WAC 208-620-340   Do I have any alternative to maintaining a surety bond?  Bond substitute.

     (1) Washington business corporation. A licensee that is a Washington business corporation may maintain a bond substitute, as defined in WAC 208-620-010, in lieu of a surety bond.

     (2) Amount of the bond substitute. The licensee must maintain unimpaired capital in an amount so that the aggregate sum of the licensee's debt, including outstanding promissory notes or other evidences of debt, does not at any time exceed three times the amount of its bond substitute.
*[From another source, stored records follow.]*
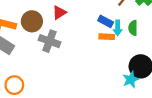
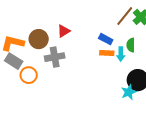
cyan arrow: (118, 28) -> (121, 54), moved
gray cross: (49, 41) -> (55, 57), turned -30
orange circle: (14, 85) -> (29, 75), moved

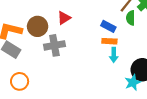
green semicircle: (131, 45) -> (131, 18), moved
cyan arrow: (121, 54) -> (114, 55), moved
orange circle: (29, 75) -> (20, 81), moved

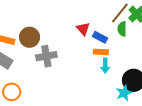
red triangle: (64, 18) -> (83, 29), moved, turned -40

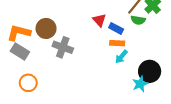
green semicircle: (122, 29) -> (138, 20), turned -80
gray cross: (46, 56) -> (63, 47), turned 30
cyan arrow: (105, 66) -> (121, 57), turned 40

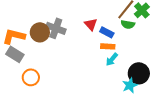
gray cross: (63, 47) -> (56, 28), moved
orange circle: (28, 83) -> (31, 77), moved

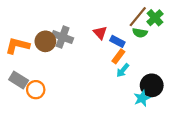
orange rectangle: (108, 46) -> (118, 56), turned -56
gray rectangle: (15, 54) -> (19, 80), moved

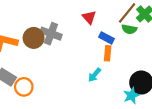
red triangle: (100, 33) -> (89, 17), moved
orange rectangle: (118, 56) -> (108, 53), turned -32
cyan arrow: (123, 70) -> (94, 75), moved

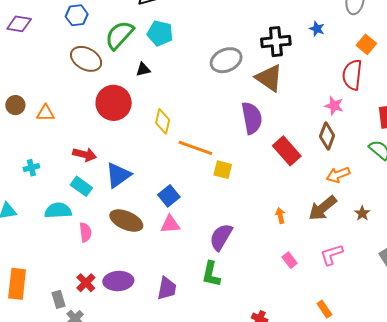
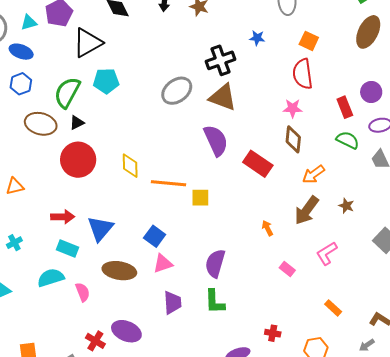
black triangle: (143, 69) -> (77, 123), moved
purple ellipse: (118, 281) -> (126, 331), turned 40
purple trapezoid: (167, 288) -> (172, 303), moved

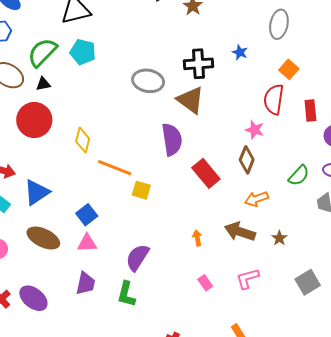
gray ellipse: (177, 91) -> (148, 81), turned 32
red rectangle: (345, 107) -> (310, 110), moved
green semicircle: (348, 140) -> (299, 175), turned 90
brown arrow: (307, 210) -> (240, 232), turned 56

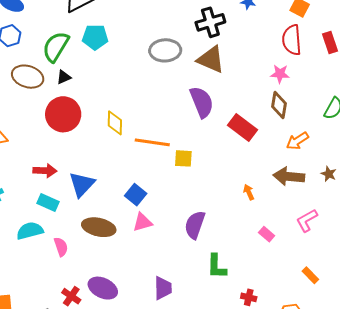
purple trapezoid: (86, 283) -> (163, 288), moved
green L-shape: (126, 294) -> (217, 266), moved

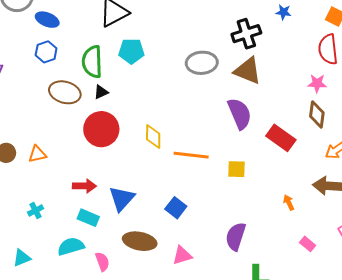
green semicircle: (56, 47) -> (92, 62), turned -32
yellow square: (183, 158) -> (237, 169), moved
pink triangle: (143, 222) -> (182, 255), moved

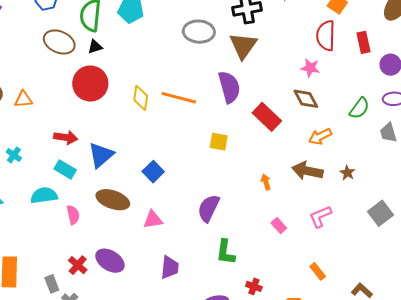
brown triangle: (248, 71) -> (243, 46), turned 36
brown diamond: (317, 115) -> (306, 99), turned -44
orange line: (191, 155) -> (179, 98), moved
cyan cross: (35, 210) -> (14, 155), turned -35

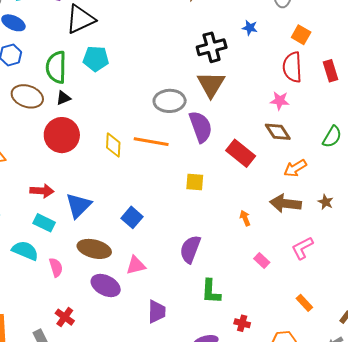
gray ellipse: (199, 32) -> (170, 101), moved
cyan semicircle: (44, 195) -> (25, 251), turned 36
purple ellipse: (110, 261) -> (106, 286), moved

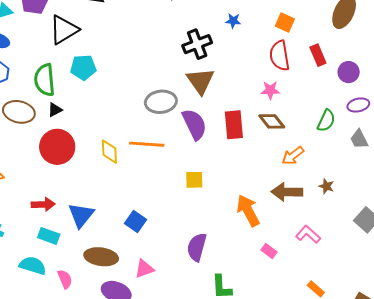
red rectangle: (241, 153) -> (234, 125), moved, turned 52
orange arrow: (245, 218) -> (248, 211), size x2.0
pink L-shape: (302, 248) -> (308, 234), turned 75

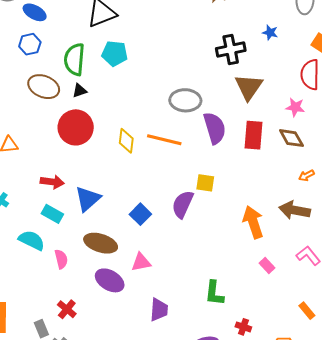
brown triangle: (200, 81) -> (249, 87), moved
orange arrow: (293, 156) -> (306, 176), size x0.7
purple semicircle: (197, 247) -> (183, 204), moved

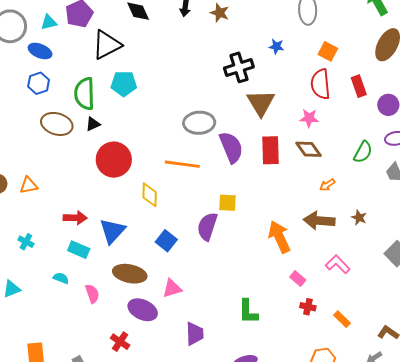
red circle: (76, 127) -> (114, 160), moved
yellow diamond: (126, 141) -> (150, 195), moved
cyan semicircle: (32, 240) -> (61, 278), size x0.6
red cross: (67, 309) -> (120, 342), moved
red cross: (243, 327) -> (308, 307), moved

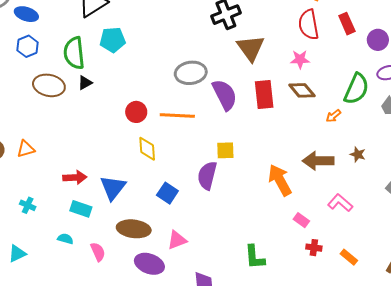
green semicircle: (363, 152) -> (356, 89), size x1.4
red circle: (114, 160) -> (136, 112), moved, size x0.6
orange arrow: (327, 185) -> (333, 116), moved

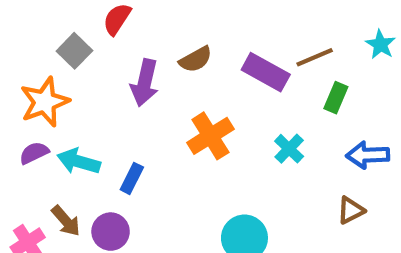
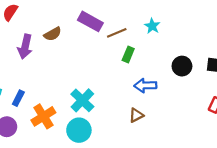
purple rectangle: (266, 72) -> (90, 21), moved
orange cross: (210, 136) -> (43, 116), moved
cyan cross: (289, 149) -> (82, 100), moved, size x1.5

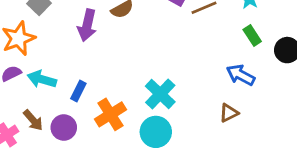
green rectangle: (128, 55) -> (252, 35), moved, turned -56
blue arrow: (145, 86) -> (240, 75), turned 30

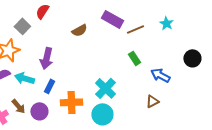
purple arrow: (87, 25) -> (46, 58), moved
green rectangle: (252, 35) -> (134, 58), moved
orange cross: (110, 114) -> (71, 102), turned 30

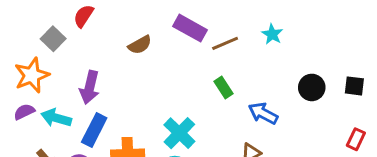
blue rectangle: (49, 86) -> (94, 130), size x1.5

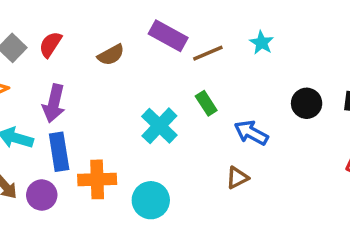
red semicircle: (84, 16) -> (50, 44), moved
blue rectangle: (94, 130) -> (59, 152), turned -36
cyan cross: (179, 133) -> (159, 126), moved

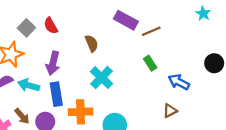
cyan star: (262, 43) -> (203, 14), moved
red semicircle: (50, 44) -> (51, 26), turned -63
brown semicircle: (111, 55) -> (92, 43), moved, turned -84
cyan cross: (159, 126) -> (102, 78), moved

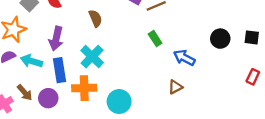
cyan cross: (102, 78) -> (92, 57), moved

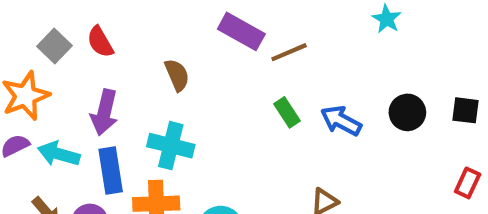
cyan cross: (92, 57) -> (171, 146), turned -30
blue arrow: (184, 58) -> (341, 121), moved

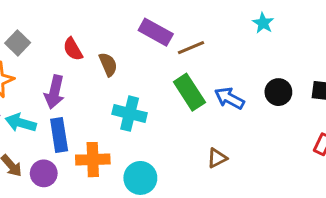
red semicircle: (100, 42) -> (73, 49), moved
green rectangle: (287, 112) -> (189, 92), size x1.6
cyan cross: (171, 146) -> (130, 114), moved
     (3) Long-term subordinated debt. Long-term subordinated debt, as defined in WAC 208-620-010, may be excluded from the licensee's debt for purposes of calculating the bond substitute only if any claim by the subordinate debtholder on the licensee's assets is junior to claims by the state or a consumer under the act. The licensee must file with the director a subordination agreement in favor of the state.

     (4) Bad debts and uncollectible judgments. A licensee that maintains a bond substitute may not consider bad debts and uncollectible judgments as assets for purposes of calculating the bond substitute. A bad debt is any debt owed to the licensee upon which any payment is six months or more past due. An uncollectible judgment is any judgment which is more than two years old and which has not been paid.

     (5) Review of requirements. The director may evaluate the documentation submitted by the licensee or other documentation requested by the director to determine whether the bond substitute meets the requirements of RCW 31.04.045(3).



[Statutory Authority: RCW 31.04.165, 31.04.015, 31.04.045, 31.04.075, 31.04.085, 31.04.093, 31.04.102, 31.04.115, 31.04.145, 31.04.155, and 31.04.175. 06-04-053, § 208-620-340, filed 1/27/06, effective 2/27/06.]